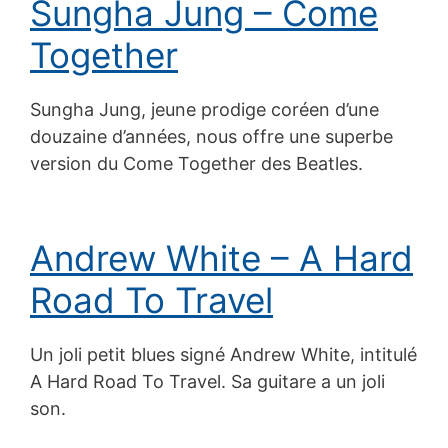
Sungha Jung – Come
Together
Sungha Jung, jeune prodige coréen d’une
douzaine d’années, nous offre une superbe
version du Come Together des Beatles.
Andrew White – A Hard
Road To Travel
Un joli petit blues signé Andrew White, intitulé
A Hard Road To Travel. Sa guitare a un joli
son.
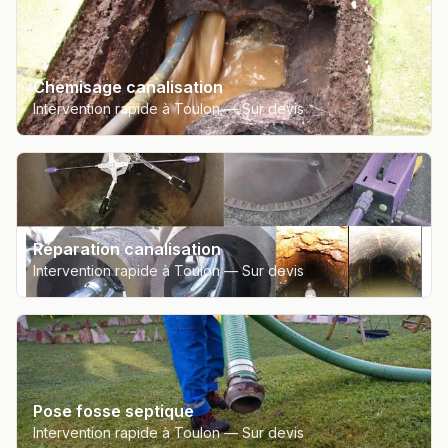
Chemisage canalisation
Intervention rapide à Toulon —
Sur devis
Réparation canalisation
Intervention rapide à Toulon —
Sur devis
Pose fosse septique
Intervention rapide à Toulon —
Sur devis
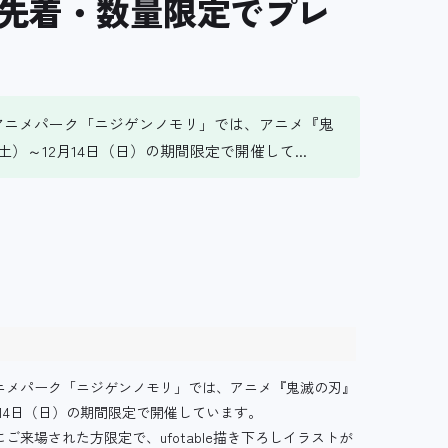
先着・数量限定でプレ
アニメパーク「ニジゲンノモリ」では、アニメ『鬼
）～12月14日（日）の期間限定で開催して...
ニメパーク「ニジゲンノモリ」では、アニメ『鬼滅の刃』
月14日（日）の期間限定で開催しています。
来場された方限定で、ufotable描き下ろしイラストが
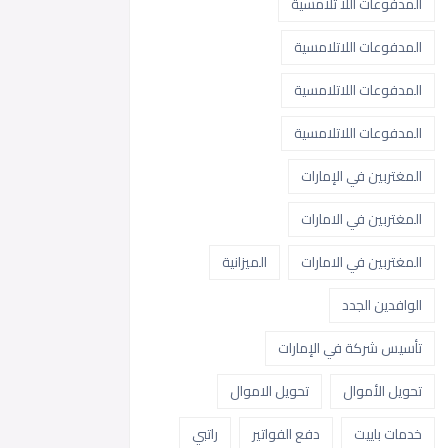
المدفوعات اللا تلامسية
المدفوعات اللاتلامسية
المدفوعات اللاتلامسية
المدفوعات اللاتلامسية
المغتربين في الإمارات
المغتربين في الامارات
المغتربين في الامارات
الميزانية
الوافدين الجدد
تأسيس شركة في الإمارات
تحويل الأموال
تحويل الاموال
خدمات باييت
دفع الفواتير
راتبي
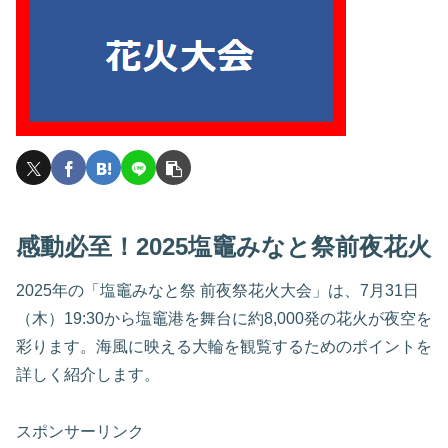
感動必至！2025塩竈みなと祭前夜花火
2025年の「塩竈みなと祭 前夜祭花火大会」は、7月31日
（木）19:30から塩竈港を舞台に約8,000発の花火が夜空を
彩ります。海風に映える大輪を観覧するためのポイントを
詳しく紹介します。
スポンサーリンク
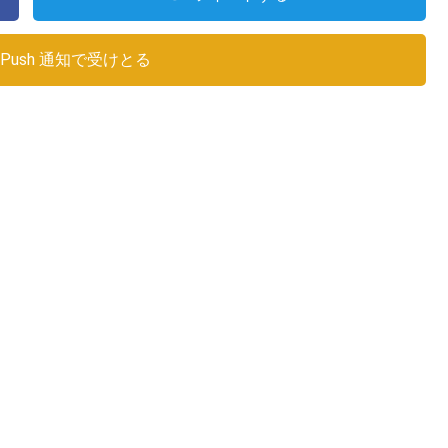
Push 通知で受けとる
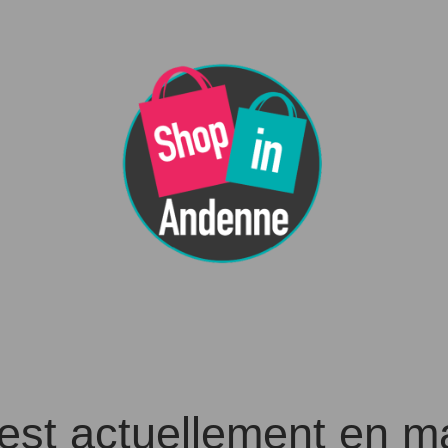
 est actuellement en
◆ ◆ ◆ ◆
**Aim of the task:** Check each line of the records for "Together" and copy the ones that contain it.

**Your solution:**
Together
version du Come Together des Beatles.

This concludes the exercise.